MY SIX BEST BOOKS
MILTON JONES, 53, is the comedian who appears regularly on Mock The Week and presents BBC radio shows such as Thanks A Lot, Milton Jones! He is touring in his show Milton Jones Is Out There. miltonjones.com THE REMAINS OF THE DAY
by Kazuo Ishiguro
Faber, £8.99 An exquisite tale of regret from the upstairs-downstairs world of a country house in the 1930s. The head butler is unable to admit his love for the housekeeper, then his Lordship turns out to be a Nazi sympathiser. Repressed feelings spurt out sideways like Play-Doh through a sieve. So British, so sad. THE GOD OF SMALL THINGS
by Arundhati Roy
Harper, £10.99 I put a lot of care into writing daft lines. This debut novel is bulging with sentences that are plain beautiful, jewels of language that paint an intoxicating picture of India and family relationships. FEVER PITCH
by Nick Hornby
Penguin, £8.99 This book intelligently describes how the life of a football fan is bound to the highs and lows of their club, which in many ways is illogical and embarrassingly tribal. It’s about Arsenal, my team, so I identify with the joy and frustration of being irrationally attached to a bunch of millionaires I’ve never met. COLLECTED POEMS
by Dylan Thomas
W&N, £9.99 My father was from Swansea (that “lovely ugly town”), not far from where Thomas lived. The language of these poems conveys both the beauty and the melancholic rhythm of the area. The epic and the trivial, the ethereal and the blunt are side by side.

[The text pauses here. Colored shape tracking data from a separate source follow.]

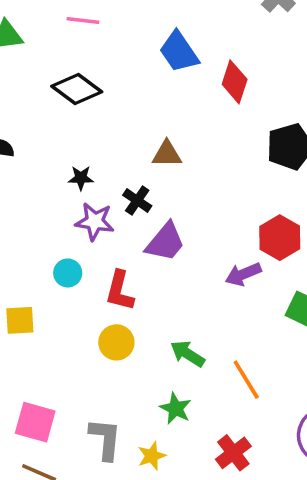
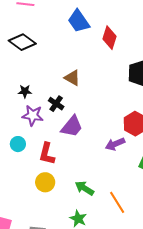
brown triangle: (167, 154) -> (72, 78), turned 30

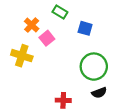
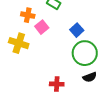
orange cross: (32, 25) -> (28, 15), turned -32
blue square: (85, 28) -> (77, 30), moved, turned 32

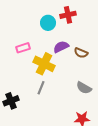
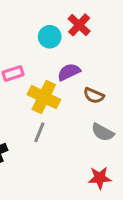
red cross: (68, 15) -> (79, 25), turned -35
brown semicircle: (81, 53) -> (94, 96), moved

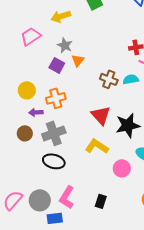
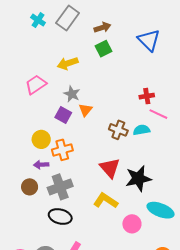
yellow circle: (27, 90) -> (41, 139), moved

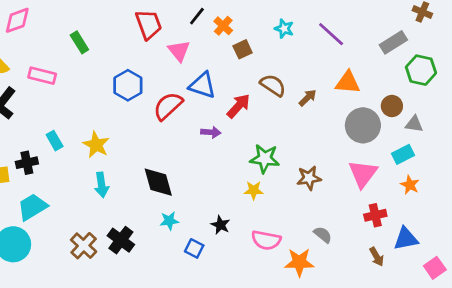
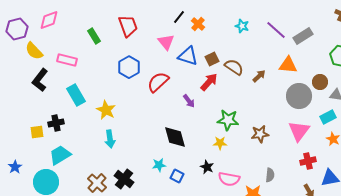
red trapezoid: (149, 24) -> (128, 26), moved
gray rectangle: (393, 42) -> (303, 36), moved
brown square: (243, 49) -> (212, 59), moved
blue triangle: (202, 85) -> (188, 56), moved
purple arrow: (211, 132) -> (189, 101), turned 48
cyan rectangle: (55, 141) -> (76, 95), moved, size x1.5
black diamond: (158, 182) -> (175, 137), moved
black star: (220, 225) -> (207, 167), moved
gray semicircle: (323, 235) -> (270, 175), turned 56
blue square: (194, 248) -> (177, 176), moved

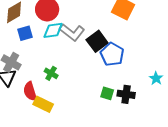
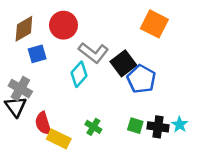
cyan diamond: (53, 30) -> (79, 74), moved, turned -40
green cross: (51, 73) -> (93, 127), moved
cyan star: (156, 78) -> (180, 124), moved

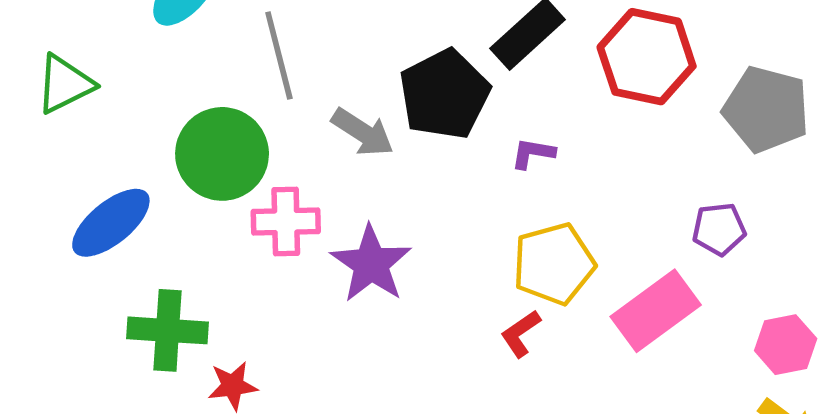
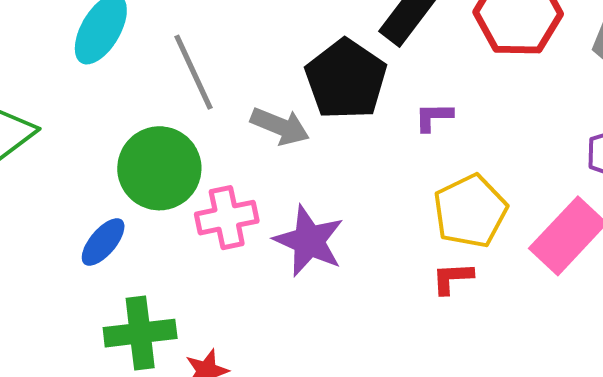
blue ellipse: (111, 223) -> (103, 242), moved, size x0.7
red L-shape: (521, 334) -> (452, 278), turned 42

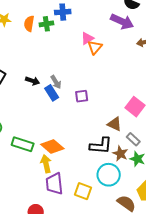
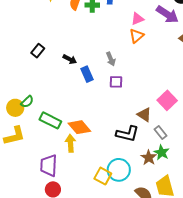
pink triangle: (87, 38) -> (137, 19), moved
gray arrow: (56, 82) -> (111, 59), moved
brown star: (120, 154) -> (149, 158), moved
cyan circle: (109, 175) -> (119, 170), moved
purple trapezoid: (54, 184) -> (49, 165), moved

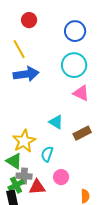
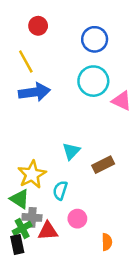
pink triangle: (81, 93) -> (122, 101), moved
cyan triangle: (56, 122) -> (71, 151), turned 42

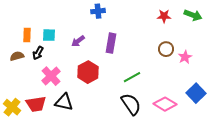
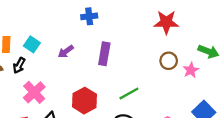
green arrow: (193, 15) -> (208, 51), moved
red star: (164, 16) -> (166, 22), size x1.5
cyan square: (49, 35) -> (32, 44), turned 32
red hexagon: (88, 72) -> (84, 101), moved

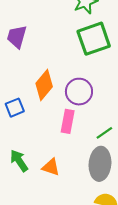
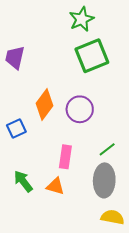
pink rectangle: (68, 121) -> (65, 157), moved

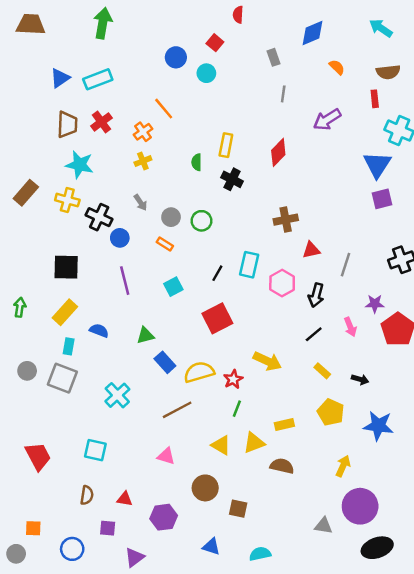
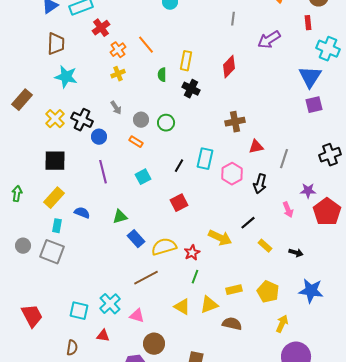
orange line: (164, 109) -> (146, 45), moved
red cross: (101, 122) -> (101, 28), moved
yellow cross: (67, 200) -> (55, 119), moved, turned 30
red square: (217, 318) -> (179, 203), size x0.7
black line: (314, 334) -> (248, 223), moved
cyan cross: (117, 395) -> (110, 304), moved
yellow pentagon: (331, 412) -> (268, 292), moved
brown circle: (205, 488) -> (154, 344), moved
red triangle: (125, 499) -> (103, 336), moved

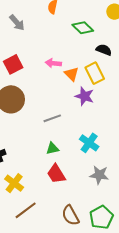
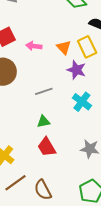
pink arrow: (53, 63) -> (34, 46), moved
cyan cross: (89, 143) -> (82, 102), moved
brown semicircle: (70, 215) -> (43, 190), moved

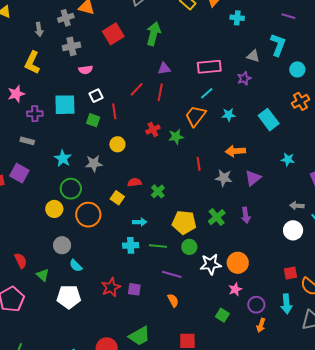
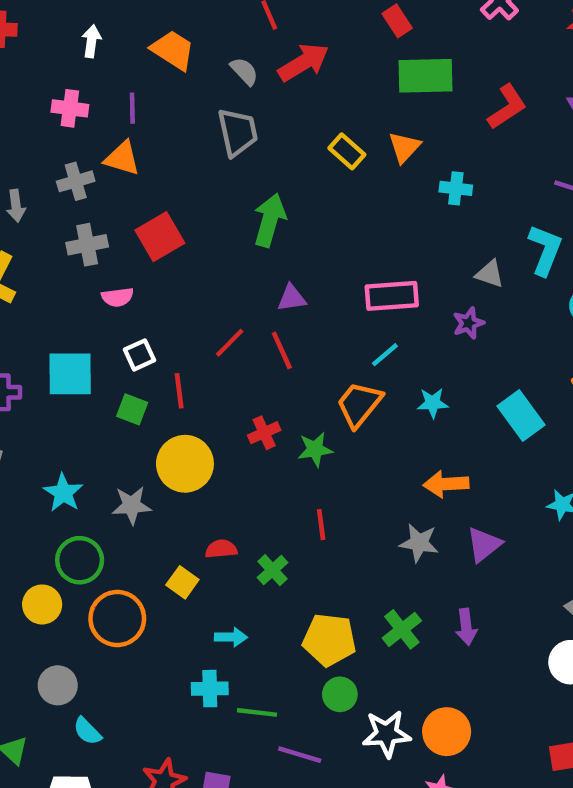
red square: (113, 34) -> (160, 237), moved
red line: (160, 92) -> (282, 350), turned -36
yellow circle: (117, 144) -> (185, 464), size x1.6
red line: (199, 164) -> (321, 525), moved
green line: (158, 246) -> (257, 712), moved

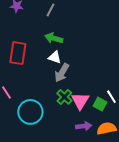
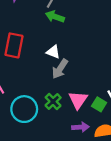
green arrow: (54, 38) -> (55, 17), moved
green cross: (64, 97) -> (53, 101), moved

TINTIN: Explorers On The Moon
by Hergé
Egmont, £10.99 A friend gave me this for my sixth birthday around the same time as the Apollo missions, except the real astronauts didn’t have their hair growing in multiple colours as a result of the Formula 14 in the book. It was not my last Tintin book. THE SCREWTAPE LETTERS
by CS Lewis
Collins, £8.99 A short satirical book about the nature of evil. It takes the form of one experienced devil trying to teach a novice how to bring down “the Patient” and keep him away from “the Enemy” (God).